Conjugacy classes in virtually nilpotent groups
It is not possible for an infinite order element $g$ of a virtually nilpotent group to be conjugate to $g^n$ for $n>1$.
Suppose $t \in G$ with $t^{-1}gt = g^n$. Then the subgroup $H = \langle t,g \rangle$ of $G$ is isomorphic to a quotient of the solvable Baumslag-Solitar group $X = = \langle g,t \mid t^{-1}gt=g^n \rangle$.

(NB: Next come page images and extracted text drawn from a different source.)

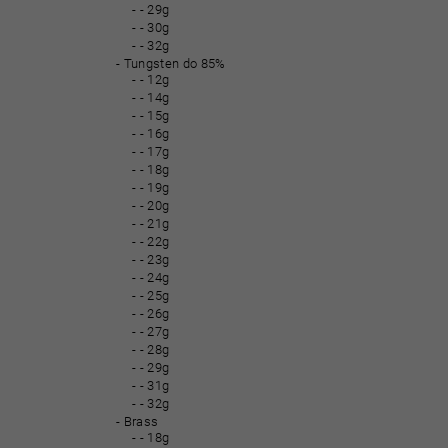
- 29g
- 30g
- 32g
Tungsten do 85%
- 12g
- 14g
- 15g
- 16g
- 17g
- 18g
- 19g
- 20g
- 21g
- 22g
- 23g
- 24g
- 25g
- 26g
- 27g
- 28g
- 29g
- 31g
- 32g
Brass
- 18g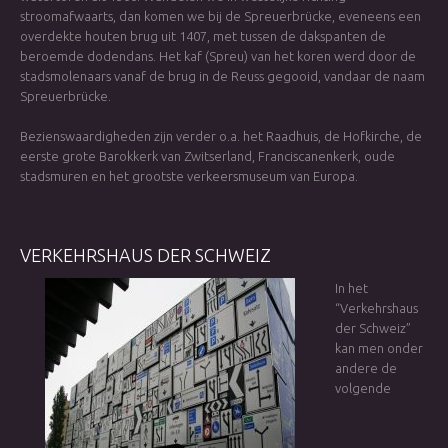
stroomafwaarts, dan komen we bij de Spreuerbrücke, eveneens een
overdekte houten brug uit 1407, met tussen de dakspanten de
beroemde dodendans. Het kaf (Spreu) van het koren werd door de
stadsmolenaars vanaf de brug in de Reuss gegooid, vandaar de naam
Spreuerbrücke.
Bezienswaardigheden zijn verder o.a. het Raadhuis, de Hofkirche, de
eerste grote Barokkerk van Zwitserland, Franciscanenkerk, oude
stadsmuren en het grootste verkeersmuseum van Europa.
VERKEHRSHAUS
DER
SCHWEIZ
In het
“Verkehrshaus
der Schweiz”
kan men onder
andere de
volgende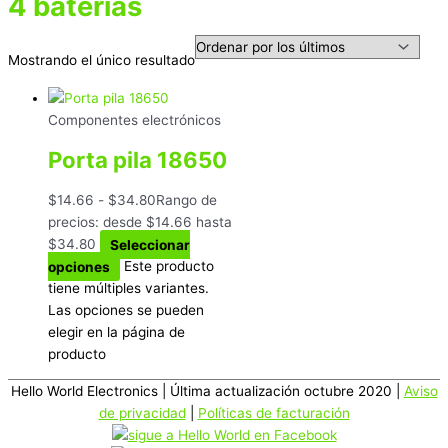
4 baterías
Mostrando el único resultado
Componentes electrónicos
Porta pila 18650
$
14.66
-
$
34.80
Rango de
precios: desde $14.66 hasta
$34.80
Seleccionar
opciones
Este producto
tiene múltiples variantes.
Las opciones se pueden
elegir en la página de
producto
Hello World Electronics
| Última actualización octubre 2020 |
Aviso
de privacidad
|
Políticas de facturación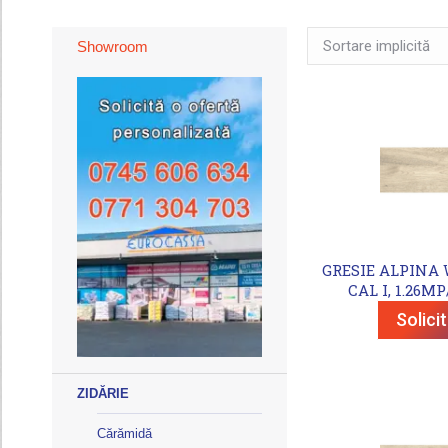
Showroom
GRESIE ALPINA W
CAL I, 1.26MP
Solici
ZIDĂRIE
Cărămidă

Now $X$ has the abelian normal subgroup $Y := \langle g^G \rangle$, which is isomorphic to the additive group of rational numbers that can be written as $a/n^k$ for some $a,k \in {\mathbb Z}$. It is not hard to see that any nontrivial quotient of $Y$ is a torsion group, and also that no nontrivial normal subgroup of $X$ can intersect $Y$ trivially. So, since we are assuming that $g$ has infinite order, we have $H \cong X$.

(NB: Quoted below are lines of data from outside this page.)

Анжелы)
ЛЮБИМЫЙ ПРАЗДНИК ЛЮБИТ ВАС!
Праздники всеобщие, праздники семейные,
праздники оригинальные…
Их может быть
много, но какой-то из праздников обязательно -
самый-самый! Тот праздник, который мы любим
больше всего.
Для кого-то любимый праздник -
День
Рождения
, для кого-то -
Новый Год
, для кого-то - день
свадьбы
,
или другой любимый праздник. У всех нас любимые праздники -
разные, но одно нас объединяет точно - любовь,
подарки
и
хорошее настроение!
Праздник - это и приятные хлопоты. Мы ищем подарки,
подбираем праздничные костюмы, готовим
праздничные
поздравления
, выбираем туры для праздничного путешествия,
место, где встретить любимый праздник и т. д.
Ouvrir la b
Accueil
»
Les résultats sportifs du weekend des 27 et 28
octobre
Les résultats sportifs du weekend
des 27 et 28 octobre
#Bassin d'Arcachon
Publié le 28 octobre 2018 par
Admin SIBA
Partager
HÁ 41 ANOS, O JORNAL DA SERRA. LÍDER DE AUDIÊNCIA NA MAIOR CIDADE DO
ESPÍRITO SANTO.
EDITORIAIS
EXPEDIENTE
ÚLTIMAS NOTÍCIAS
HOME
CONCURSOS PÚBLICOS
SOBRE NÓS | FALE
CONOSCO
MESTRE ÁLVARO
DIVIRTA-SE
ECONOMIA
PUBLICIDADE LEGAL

But $X$ is not virtually nilpotent. To see that, show that no subgroup of $X$ of finite index can have trivial centre.
For a virtually abelian group $G$, the issue can be settled with some Euclidean geometry. The general structural theorem for virtually abelian groups is as follows (this is a summary of the Bieberbach Theorems):
- $G$ has a unique maximal finite normal subgroup $N < G$,
- The quotient $G / N$ is a Euclidean crystallographic group, meaning that is has a faithful, discrete, cocompact action (or representation) $G / N \mapsto \text{Isom}(\mathbb{E}^n)$ for some $n \ge 0$.
Here I am using $\mathbb E^n$ to denote Euclidean $n$-space, i.e. $\mathbb R^n$ equipped with the standard metric, and $\text{Isom}(\mathbb E^n)$ is its group of isometries.

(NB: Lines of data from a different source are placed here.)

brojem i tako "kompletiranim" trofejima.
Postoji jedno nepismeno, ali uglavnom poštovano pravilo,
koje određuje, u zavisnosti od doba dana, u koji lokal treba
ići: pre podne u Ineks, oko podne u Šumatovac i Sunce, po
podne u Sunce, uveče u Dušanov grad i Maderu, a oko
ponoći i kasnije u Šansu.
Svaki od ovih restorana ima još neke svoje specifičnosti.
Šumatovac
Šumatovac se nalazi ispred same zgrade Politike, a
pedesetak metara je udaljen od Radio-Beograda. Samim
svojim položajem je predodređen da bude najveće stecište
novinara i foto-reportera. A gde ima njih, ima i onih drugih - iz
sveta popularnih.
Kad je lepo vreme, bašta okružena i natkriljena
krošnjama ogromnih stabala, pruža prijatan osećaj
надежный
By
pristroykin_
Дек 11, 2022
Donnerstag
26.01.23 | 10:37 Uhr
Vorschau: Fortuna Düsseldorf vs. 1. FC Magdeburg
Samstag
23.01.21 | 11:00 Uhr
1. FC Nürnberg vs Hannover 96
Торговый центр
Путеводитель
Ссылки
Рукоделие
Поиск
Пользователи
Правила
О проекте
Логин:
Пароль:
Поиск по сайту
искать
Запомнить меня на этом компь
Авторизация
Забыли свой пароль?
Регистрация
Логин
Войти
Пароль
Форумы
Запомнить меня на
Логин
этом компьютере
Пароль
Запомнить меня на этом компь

Let me denote the composed homomorphism $$f : G \to G/N \to \text{Isom}(\mathbb E^n) $$ Its image is a discrete group, and it follows that an element of $f(G)$ has finite order if and only if it fixes a point.
The key facts regarding order of elements are as follows:
- For each $g \in G$, the translation length $L_g$ of the isometry $f(g) : \mathbb E^n \to \mathbb E^n$ is a conjugacy invariant of $g$.
- $L_g = 0$ $\iff$ $f(g)$ has finite order in $\text{Isom}(\mathbb E^n)$ $\iff$ $g$ has finite order in $G$.
So if $g$ has infinite order then it is a translation with translation length $L_g > 0$, and it follows that $g^n$ is a translation with translation length $n \cdot L_g \ne L_g$. Since translation length is a conjugacy invariant, $g$ and $g^n$ are not conjugate.
I suspect there is also a geometric solution to the virtually nilpotent case, as an alternative to the answer of @DerekHolt. In outline, $G$ still has a unique maximal normal subgroup $N$, and $G/N$ embeds as a lattice in a nilpotent Lie group $\Gamma$, and I believe that one can then proceed using the geometry of the left invariant metric on $\Gamma$.
All finite groups are virtually nilpotent, so consider the quaternion group $Q_8$. Then
$j i j^{-1} = j i (-j) = - i j (-j) = -i = i^{3}$.
So an element is conjugate to its cube, so the answer to your first question is "Yes".